O prefeito Marcelo Crivella determinou ontem à noite que os organizadores da Bienal do Livro, que acontece no Riocentro, recolhessem todos os exemplares de uma história em quadrinhos, publicada pela Marvel, em que há super-heróis homossexuais. Em um vídeo divulgado no Twitter, o prefeito justificou a decisão de tirar “Vingadores — A cruzada das crianças” das prateleiras do evento argumentando que é preciso proteger “os menores de nossa cidade”.

— Determinamos que os organizadores da Bienal recolham os livros com conteúdos impróprios para menores. Não é correto que eles tenham acesso precoce a assuntos que não estão de acordo com suas idades — disse o prefeito.

Crivella teria tomado a decisão após ser pressionado pela bancada evangélica da Câmara Municipal. Na última quarta-feira, o vereador Alexandre Isquierdo (DEM) criticou a obra em plenário e apresentou uma moção de repúdio à Marvel e às editoras que publicaram o livro.

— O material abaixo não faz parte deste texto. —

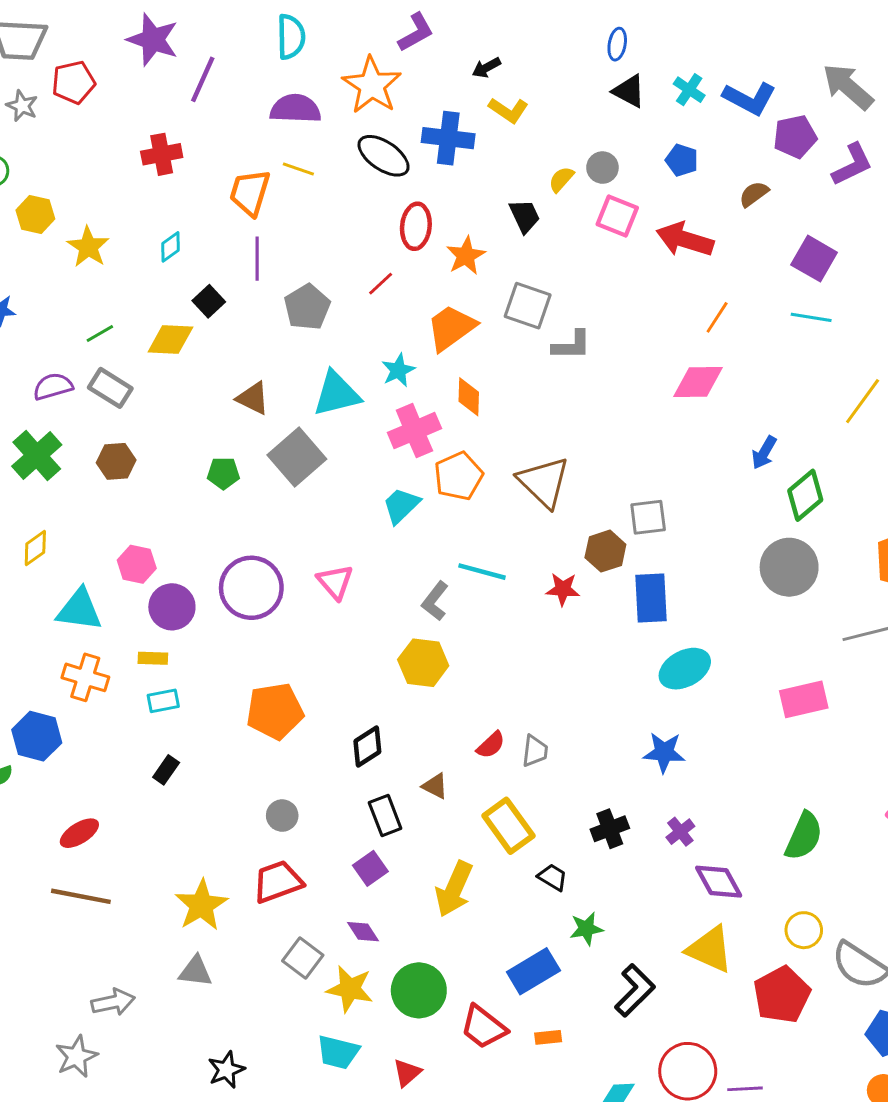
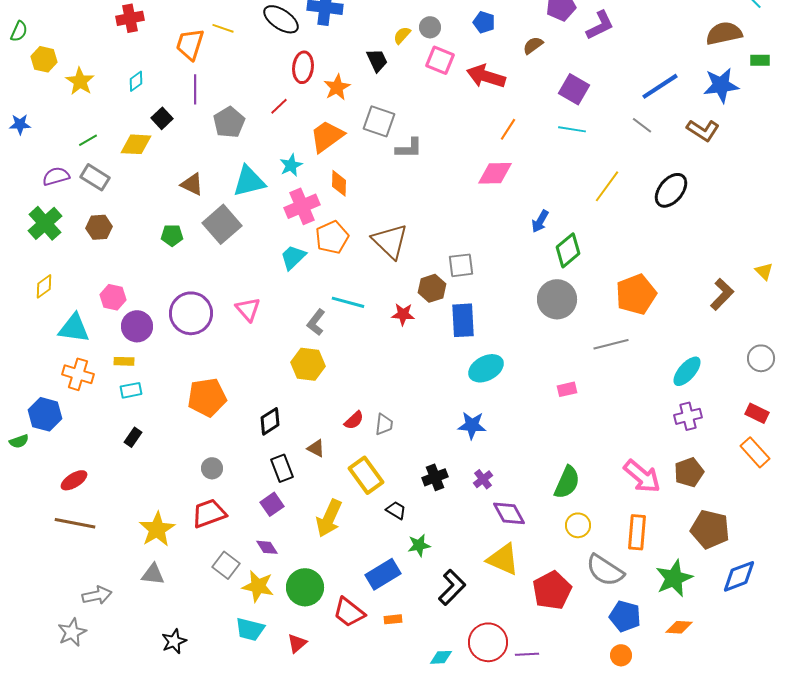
pink rectangle: (804, 699) -> (567, 389), size x0.6
yellow circle: (804, 930) -> (578, 525), moved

Ontem, o secretário de Ordem Pública (Seop), Paulo César Amendola, esteve no Riocentro para notificar os organizadores do evento. Ele determinou que fossem cumpridos dois artigos do Estatuto da Criança e Adolescente (ECA) que estabelecem regras para livros infanto juvenis. O Artigo 78 diz que revistas e publicações com material impróprio ou inadequado a crianças e adolescentes devem ser comercializados em embalagem lacrada, com advertência de seu conteúdo. O estatuto também prevê que as editoras devem cuidar para que as capas que contenham mensagens pornográficas ou obscenas sejam protegidas com embalagem opaca. O Artigo 79, por sua vez, diz que “revistas e publicações destinadas ao público infanto juvenil não poderão conter ilustrações, fotografias, legendas, crônicas ou anúncios de bebidas alcoólicas, tabaco, armas e munições, e deverão respeitar os valores éticos e sociais da pessoa e da família”.

Evento terá painéis trans

Deborah Sztajnberg, advogada especializada em direito autoral e autora do livro “Cala boca já morreu: a censura judicial das biografias”, criticou a decisão do prefeito:

— Quero crer que a Constituição ainda é válida. Lá, diz que acabou a censura no Brasil. Uma decisão como essa precisa ser tomada por via judicial ou por decreto. O prefeito governa para uma cidade inteira e não para uma parcela da população que compactua das crenças dele.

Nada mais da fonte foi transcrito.